When measuring the fiber orientation characteristics of the paper web during the papermaking process, a support is provided on both sides in the width direction of the paper machine, and a guide rail is extended over the support, and the fiber orientation measuring device is used. What is necessary is just to install it on a paper machine, being guided by a guide rail so as to be movable. And
By scanning the fiber orientation measuring device in the cross machine direction along the guide rail, the fiber orientation characteristics of the web in the machine direction and the cross machine direction can be measured. Furthermore, if this apparatus is installed on the wire side and the felt side of the paper web during the paper making process and is scanned in the cross machine direction, the front-back difference of the fiber orientation characteristics in the machine direction and the cross machine direction can be measured. . When scanning is not performed, the fiber orientation characteristics of the paper web with respect to the machine direction can be measured.
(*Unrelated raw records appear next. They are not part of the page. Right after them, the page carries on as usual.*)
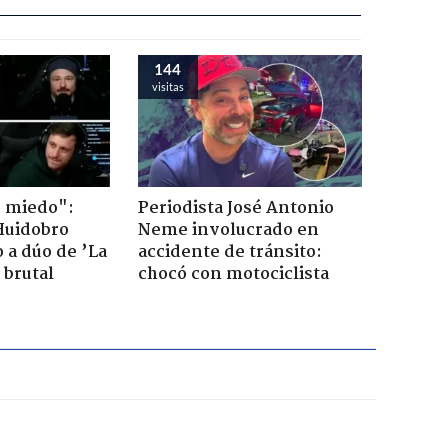
144
visitas
o miedo":
Periodista José Antonio
Huidobro
Neme involucrado en
 a dúo de ’La
accidente de tránsito:
 brutal
chocó con motociclista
FIG. 4 shows another embodiment of this apparatus, which is a schematic side view corresponding to FIG. 2, and the same parts as those of the embodiment shown in FIGS. The description is omitted. At the position where the light receiving unit 20 is provided, a polarizer 21 and a reflected light input unit 41 are provided as a light receiving unit. An optical fiber 42 is connected to each of the reflected light input sections 41, and a light receiving element (not shown) is connected to an output side of the optical fiber 42, and light transmitted through the optical fiber 42 is transmitted to the light receiving element. It is designed to be incident. Further, the lengths of the optical fibers 42 are made substantially equal to each other so that the reflected light reflected by the paper surface 1a and captured by the reflected light input section 41 is incident on each light receiving element almost simultaneously.
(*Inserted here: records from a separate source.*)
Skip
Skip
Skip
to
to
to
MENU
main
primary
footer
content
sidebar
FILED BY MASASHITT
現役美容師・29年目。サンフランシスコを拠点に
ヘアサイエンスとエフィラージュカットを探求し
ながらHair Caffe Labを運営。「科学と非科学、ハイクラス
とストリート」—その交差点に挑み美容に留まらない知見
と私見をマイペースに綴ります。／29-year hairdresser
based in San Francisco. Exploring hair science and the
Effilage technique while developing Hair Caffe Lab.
Therefore, the reflected light reflected on the paper surface 1a passes through the polarizer 21, and becomes polarized light oscillating in a direction perpendicular to or parallel to a plane including the incident optical axis Li and the reflected optical axis Lr. The light is separated and incident on the reflected light incident part 41.
Then, the light passes through the optical fiber 42, is incident on each of the light receiving elements at substantially the same time, is photoelectrically converted, and is input to the optical information processing circuit 31 in the same manner as described above, and the arithmetic circuit 32 calculates the orientation index η and the orientation angle α. Is calculated.

In the embodiment shown in FIG. 5, an optical fiber 42 is connected to a reflected light input section 41, and an output section of the optical fiber 42 is connected to the optical fiber 42.
43 faces the polarizer 21 so that the linearly polarized light transmitted through the polarizer 21 enters the light receiving element 22. FIG. 5 is also a schematic side view corresponding to FIG. 2, and the same parts as those in the embodiment shown in FIGS. In this structure, the polarization characteristic of the light reflected on the paper surface 1a needs to be preserved up to the output unit 43. Therefore, the optical fiber 42 has a single polarization plane preservation mode.

Therefore, the reflected light reflected on the paper surface 1a enters from the reflected light input unit 41 and passes through the optical fiber 42 while maintaining the polarization characteristics. The reflected light emitted from the output unit 43 passes through the polarizer 21 and is separated into polarized light oscillating in a direction perpendicular to or parallel to a plane including the incident optical axis Li and the reflected optical axis Lr. And
The separated polarized light is captured by the light receiving element 22. Then
Photoelectric conversion is performed by the light receiving element 22 and input to the optical information processing circuit 31 in the same manner as described above, and the arithmetic circuit 32 calculates the orientation index η and the orientation angle α.

In the configuration using the optical fiber 42, only the input end of the optical fiber 42 is provided at the portion of the fiber orientation measuring device installed near the paper 1, so that The parts are reduced in size and weight. For this reason, when performing on-line measurement by scanning in the cross-machine direction, it is possible to reduce the space for installing the relevant portion and reduce the power for driving the apparatus in the cross-machine direction.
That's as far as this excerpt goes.